[Stored items]
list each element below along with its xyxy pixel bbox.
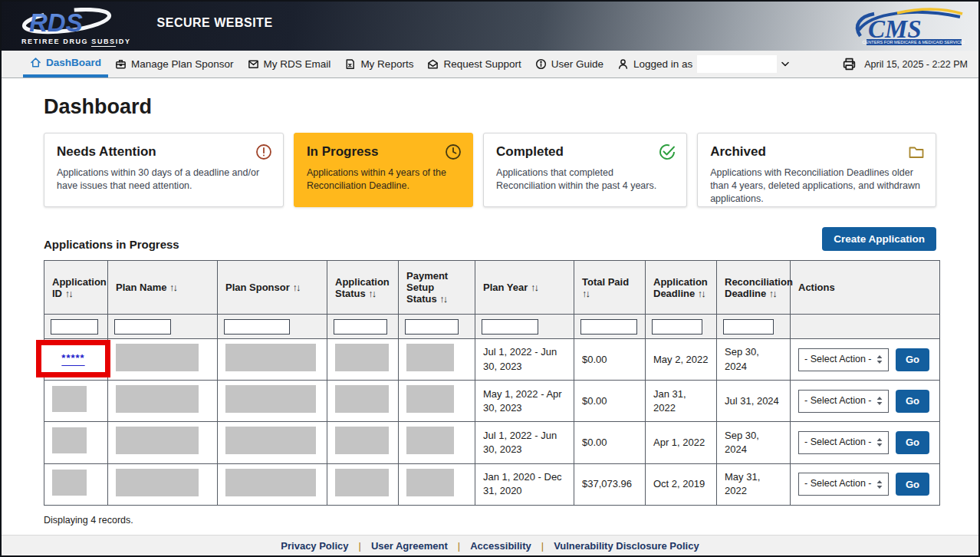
- page-title: Dashboard: [44, 95, 936, 119]
- plan-name-redacted: [116, 469, 199, 496]
- reconciliation-deadline-cell: Jul 31, 2024: [717, 381, 791, 422]
- plan-year-cell: May 1, 2022 - Apr 30, 2023: [475, 381, 574, 422]
- sort-icon: ↑↓: [769, 288, 776, 299]
- rds-logo: RDS Retiree Drug Subsidy: [21, 8, 131, 45]
- svg-text:RDS: RDS: [29, 8, 83, 37]
- payment-setup-status-redacted: [406, 427, 454, 454]
- logged-in-menu[interactable]: Logged in as: [610, 51, 796, 77]
- column-header-total-paid[interactable]: Total Paid ↑↓: [574, 261, 646, 315]
- column-header-plan-name[interactable]: Plan Name ↑↓: [108, 261, 218, 315]
- nav-item-label: My Reports: [360, 58, 413, 70]
- footer-link-accessibility[interactable]: Accessibility: [470, 540, 531, 552]
- sort-icon: ↑↓: [292, 282, 299, 293]
- action-select[interactable]: - Select Action -: [798, 348, 889, 371]
- filter-input-application-status[interactable]: [334, 319, 387, 335]
- plan-year-cell: Jul 1, 2022 - Jun 30, 2023: [475, 339, 574, 381]
- card-in-progress[interactable]: In Progress Applications within 4 years …: [294, 133, 473, 207]
- masthead: RDS Retiree Drug Subsidy SECURE WEBSITE …: [2, 2, 978, 51]
- filter-input-plan-name[interactable]: [114, 319, 171, 335]
- envelope-icon: [248, 58, 259, 70]
- sort-icon: ↑↓: [698, 288, 705, 299]
- filter-input-total-paid[interactable]: [580, 319, 637, 335]
- application-status-redacted: [335, 469, 389, 496]
- application-id-redacted: [52, 427, 87, 453]
- filter-input-application-id[interactable]: [51, 319, 98, 335]
- total-paid-cell: $0.00: [574, 339, 646, 381]
- filter-input-plan-sponsor[interactable]: [224, 319, 290, 335]
- column-header-application-deadline[interactable]: Application Deadline ↑↓: [646, 261, 717, 315]
- cms-logo-icon: CMS CENTERS FOR MEDICARE & MEDICAID SERV…: [848, 7, 965, 47]
- card-description: Applications within 4 years of the Recon…: [307, 166, 460, 193]
- nav-item-label: My RDS Email: [264, 58, 331, 70]
- sort-icon: ↑↓: [582, 288, 589, 299]
- sort-icon: ↑↓: [531, 282, 538, 293]
- info-icon: [535, 58, 547, 70]
- footer-link-user-agreement[interactable]: User Agreement: [371, 540, 448, 552]
- sort-icon: ↑↓: [368, 288, 375, 299]
- select-arrows-icon: [876, 397, 883, 405]
- go-button[interactable]: Go: [896, 390, 929, 413]
- application-deadline-cell: May 2, 2022: [646, 339, 717, 381]
- svg-text:CENTERS FOR MEDICARE & MEDICAI: CENTERS FOR MEDICARE & MEDICAID SERVICES: [862, 40, 965, 44]
- column-header-plan-sponsor[interactable]: Plan Sponsor ↑↓: [218, 261, 327, 315]
- go-button[interactable]: Go: [896, 348, 929, 371]
- nav-item-user-guide[interactable]: User Guide: [528, 51, 610, 77]
- footer-link-privacy-policy[interactable]: Privacy Policy: [281, 540, 348, 552]
- application-id-link[interactable]: *****: [61, 351, 84, 365]
- application-id-redacted: [52, 470, 87, 496]
- logged-in-username-redacted: [697, 55, 777, 73]
- filter-input-plan-year[interactable]: [482, 319, 538, 335]
- filter-input-payment-setup-status[interactable]: [405, 319, 459, 335]
- red-highlight-annotation: *****: [36, 340, 110, 377]
- column-header-application-id[interactable]: Application ID ↑↓: [44, 261, 108, 315]
- application-status-redacted: [335, 385, 389, 413]
- card-title: Completed: [496, 144, 674, 160]
- records-count: Displaying 4 records.: [44, 515, 936, 526]
- nav-item-my-reports[interactable]: My Reports: [337, 51, 420, 77]
- nav-item-manage-plan-sponsor[interactable]: Manage Plan Sponsor: [108, 51, 241, 77]
- request-support-icon: [427, 58, 439, 70]
- application-deadline-cell: Jan 31, 2022: [646, 381, 717, 422]
- card-completed[interactable]: Completed Applications that completed Re…: [483, 133, 687, 207]
- footer-link-vulnerability-disclosure[interactable]: Vulnerability Disclosure Policy: [554, 540, 699, 552]
- filter-input-reconciliation-deadline[interactable]: [723, 319, 774, 335]
- status-cards: Needs Attention Applications within 30 d…: [44, 133, 936, 207]
- action-select[interactable]: - Select Action -: [798, 473, 889, 496]
- current-datetime: April 15, 2025 - 2:22 PM: [864, 59, 968, 70]
- card-archived[interactable]: Archived Applications with Reconciliatio…: [697, 133, 936, 207]
- table-filter-row: [44, 315, 940, 339]
- nav-item-my-rds-email[interactable]: My RDS Email: [241, 51, 338, 77]
- card-description: Applications within 30 days of a deadlin…: [57, 166, 271, 193]
- column-header-application-status[interactable]: Application Status ↑↓: [327, 261, 399, 315]
- filter-input-application-deadline[interactable]: [652, 319, 702, 335]
- nav-item-request-support[interactable]: Request Support: [420, 51, 528, 77]
- card-description: Applications with Reconciliation Deadlin…: [710, 166, 923, 206]
- rds-logo-subtitle: Retiree Drug Subsidy: [21, 38, 131, 45]
- sort-icon: ↑↓: [65, 288, 72, 299]
- print-icon[interactable]: [842, 57, 857, 71]
- card-needs-attention[interactable]: Needs Attention Applications within 30 d…: [44, 133, 284, 207]
- plan-sponsor-redacted: [225, 469, 316, 496]
- column-header-payment-setup-status[interactable]: Payment Setup Status ↑↓: [399, 261, 475, 315]
- logged-in-label: Logged in as: [633, 58, 692, 70]
- column-header-plan-year[interactable]: Plan Year ↑↓: [475, 261, 574, 315]
- card-title: Needs Attention: [57, 144, 271, 160]
- navbar: DashBoard Manage Plan Sponsor My RDS Ema…: [2, 51, 978, 78]
- card-title: In Progress: [307, 144, 460, 160]
- nav-item-dashboard[interactable]: DashBoard: [23, 51, 108, 77]
- footer-separator: |: [359, 540, 361, 552]
- action-select[interactable]: - Select Action -: [798, 431, 889, 454]
- card-description: Applications that completed Reconciliati…: [496, 166, 674, 193]
- select-arrows-icon: [876, 480, 883, 489]
- go-button[interactable]: Go: [896, 473, 929, 496]
- action-select[interactable]: - Select Action -: [798, 390, 889, 413]
- column-header-reconciliation-deadline[interactable]: Reconciliation Deadline ↑↓: [717, 261, 791, 315]
- nav-item-label: Manage Plan Sponsor: [131, 58, 234, 70]
- create-application-button[interactable]: Create Application: [822, 227, 936, 251]
- table-header-row: Application ID ↑↓ Plan Name ↑↓ Plan Spon…: [44, 261, 940, 315]
- sort-icon: ↑↓: [439, 293, 446, 305]
- reconciliation-deadline-cell: May 31, 2022: [717, 463, 791, 505]
- section-title: Applications in Progress: [44, 238, 179, 251]
- go-button[interactable]: Go: [896, 431, 929, 454]
- svg-text:CMS: CMS: [868, 15, 922, 43]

→ What is being asked: Set down the lines of the records above exactly, apart from the pictures.

→ The completed task:
list each element below along with its xyxy pixel bbox.
- page-title: Dashboard: [44, 95, 936, 119]
- plan-name-redacted: [116, 469, 199, 496]
- reconciliation-deadline-cell: Jul 31, 2024: [717, 381, 791, 422]
- plan-year-cell: May 1, 2022 - Apr 30, 2023: [475, 381, 574, 422]
- sort-icon: ↑↓: [769, 288, 776, 299]
- rds-logo: RDS Retiree Drug Subsidy: [21, 8, 131, 45]
- svg-text:RDS: RDS: [29, 8, 83, 37]
- payment-setup-status-redacted: [406, 427, 454, 454]
- logged-in-menu[interactable]: Logged in as: [610, 51, 796, 77]
- column-header-total-paid[interactable]: Total Paid ↑↓: [574, 261, 646, 315]
- column-header-plan-name[interactable]: Plan Name ↑↓: [108, 261, 218, 315]
- nav-item-label: My Reports: [360, 58, 413, 70]
- footer-link-accessibility[interactable]: Accessibility: [470, 540, 531, 552]
- sort-icon: ↑↓: [292, 282, 299, 293]
- action-select[interactable]: - Select Action -: [798, 348, 889, 371]
- filter-input-application-status[interactable]: [334, 319, 387, 335]
- plan-year-cell: Jul 1, 2022 - Jun 30, 2023: [475, 339, 574, 381]
- card-in-progress[interactable]: In Progress Applications within 4 years …: [294, 133, 473, 207]
- masthead: RDS Retiree Drug Subsidy SECURE WEBSITE …: [2, 2, 978, 51]
- filter-input-plan-name[interactable]: [114, 319, 171, 335]
- envelope-icon: [248, 58, 259, 70]
- sort-icon: ↑↓: [698, 288, 705, 299]
- filter-input-total-paid[interactable]: [580, 319, 637, 335]
- application-status-redacted: [335, 469, 389, 496]
- application-id-redacted: [52, 427, 87, 453]
- filter-input-application-id[interactable]: [51, 319, 98, 335]
- total-paid-cell: $0.00: [574, 339, 646, 381]
- filter-input-plan-sponsor[interactable]: [224, 319, 290, 335]
- column-header-application-deadline[interactable]: Application Deadline ↑↓: [646, 261, 717, 315]
- cms-logo-icon: CMS CENTERS FOR MEDICARE & MEDICAID SERV…: [848, 7, 965, 47]
- card-description: Applications within 4 years of the Recon…: [307, 166, 460, 193]
- nav-item-label: My RDS Email: [264, 58, 331, 70]
- sort-icon: ↑↓: [582, 288, 589, 299]
- sort-icon: ↑↓: [531, 282, 538, 293]
- info-icon: [535, 58, 547, 70]
- footer-link-user-agreement[interactable]: User Agreement: [371, 540, 448, 552]
- sort-icon: ↑↓: [368, 288, 375, 299]
- select-arrows-icon: [876, 397, 883, 405]
- go-button[interactable]: Go: [896, 390, 929, 413]
- application-deadline-cell: May 2, 2022: [646, 339, 717, 381]
- svg-text:CENTERS FOR MEDICARE & MEDICAI: CENTERS FOR MEDICARE & MEDICAID SERVICES: [862, 40, 965, 44]
- column-header-plan-sponsor[interactable]: Plan Sponsor ↑↓: [218, 261, 327, 315]
- go-button[interactable]: Go: [896, 348, 929, 371]
- nav-item-user-guide[interactable]: User Guide: [528, 51, 610, 77]
- footer-link-privacy-policy[interactable]: Privacy Policy: [281, 540, 348, 552]
- application-id-link[interactable]: *****: [61, 351, 84, 365]
- application-id-redacted: [52, 470, 87, 496]
- logged-in-username-redacted: [697, 55, 777, 73]
- filter-input-plan-year[interactable]: [482, 319, 538, 335]
- filter-input-payment-setup-status[interactable]: [405, 319, 459, 335]
- red-highlight-annotation: *****: [36, 340, 110, 377]
- column-header-application-id[interactable]: Application ID ↑↓: [44, 261, 108, 315]
- application-status-redacted: [335, 385, 389, 413]
- card-title: Completed: [496, 144, 674, 160]
- records-count: Displaying 4 records.: [44, 515, 936, 526]
- nav-item-my-reports[interactable]: My Reports: [337, 51, 420, 77]
- nav-item-manage-plan-sponsor[interactable]: Manage Plan Sponsor: [108, 51, 241, 77]
- request-support-icon: [427, 58, 439, 70]
- application-deadline-cell: Jan 31, 2022: [646, 381, 717, 422]
- card-completed[interactable]: Completed Applications that completed Re…: [483, 133, 687, 207]
- footer-link-vulnerability-disclosure[interactable]: Vulnerability Disclosure Policy: [554, 540, 699, 552]
- filter-input-reconciliation-deadline[interactable]: [723, 319, 774, 335]
- status-cards: Needs Attention Applications within 30 d…: [44, 133, 936, 207]
- action-select[interactable]: - Select Action -: [798, 473, 889, 496]
- current-datetime: April 15, 2025 - 2:22 PM: [864, 59, 968, 70]
- card-archived[interactable]: Archived Applications with Reconciliatio…: [697, 133, 936, 207]
- table-filter-row: [44, 315, 940, 339]
- nav-item-my-rds-email[interactable]: My RDS Email: [241, 51, 338, 77]
- card-description: Applications within 30 days of a deadlin…: [57, 166, 271, 193]
- column-header-application-status[interactable]: Application Status ↑↓: [327, 261, 399, 315]
- filter-input-application-deadline[interactable]: [652, 319, 702, 335]
- nav-item-request-support[interactable]: Request Support: [420, 51, 528, 77]
- card-description: Applications with Reconciliation Deadlin…: [710, 166, 923, 206]
- rds-logo-subtitle: Retiree Drug Subsidy: [21, 38, 131, 45]
- sort-icon: ↑↓: [65, 288, 72, 299]
- print-icon[interactable]: [842, 57, 857, 71]
- card-needs-attention[interactable]: Needs Attention Applications within 30 d…: [44, 133, 284, 207]
- plan-sponsor-redacted: [225, 469, 316, 496]
- column-header-payment-setup-status[interactable]: Payment Setup Status ↑↓: [399, 261, 475, 315]
- logged-in-label: Logged in as: [633, 58, 692, 70]
- column-header-plan-year[interactable]: Plan Year ↑↓: [475, 261, 574, 315]
- card-title: Needs Attention: [57, 144, 271, 160]
- navbar: DashBoard Manage Plan Sponsor My RDS Ema…: [2, 51, 978, 78]
- card-title: In Progress: [307, 144, 460, 160]
- nav-item-dashboard[interactable]: DashBoard: [23, 51, 108, 77]
- footer-separator: |: [359, 540, 361, 552]
- action-select[interactable]: - Select Action -: [798, 431, 889, 454]
- card-description: Applications that completed Reconciliati…: [496, 166, 674, 193]
- select-arrows-icon: [876, 480, 883, 489]
- go-button[interactable]: Go: [896, 473, 929, 496]
- action-select[interactable]: - Select Action -: [798, 390, 889, 413]
- column-header-reconciliation-deadline[interactable]: Reconciliation Deadline ↑↓: [717, 261, 791, 315]
- nav-item-label: Manage Plan Sponsor: [131, 58, 234, 70]
- create-application-button[interactable]: Create Application: [822, 227, 936, 251]
- table-header-row: Application ID ↑↓ Plan Name ↑↓ Plan Spon…: [44, 261, 940, 315]
- sort-icon: ↑↓: [439, 293, 446, 305]
- reconciliation-deadline-cell: May 31, 2022: [717, 463, 791, 505]
- section-title: Applications in Progress: [44, 238, 179, 251]
- go-button[interactable]: Go: [896, 431, 929, 454]
- svg-text:CMS: CMS: [868, 15, 922, 43]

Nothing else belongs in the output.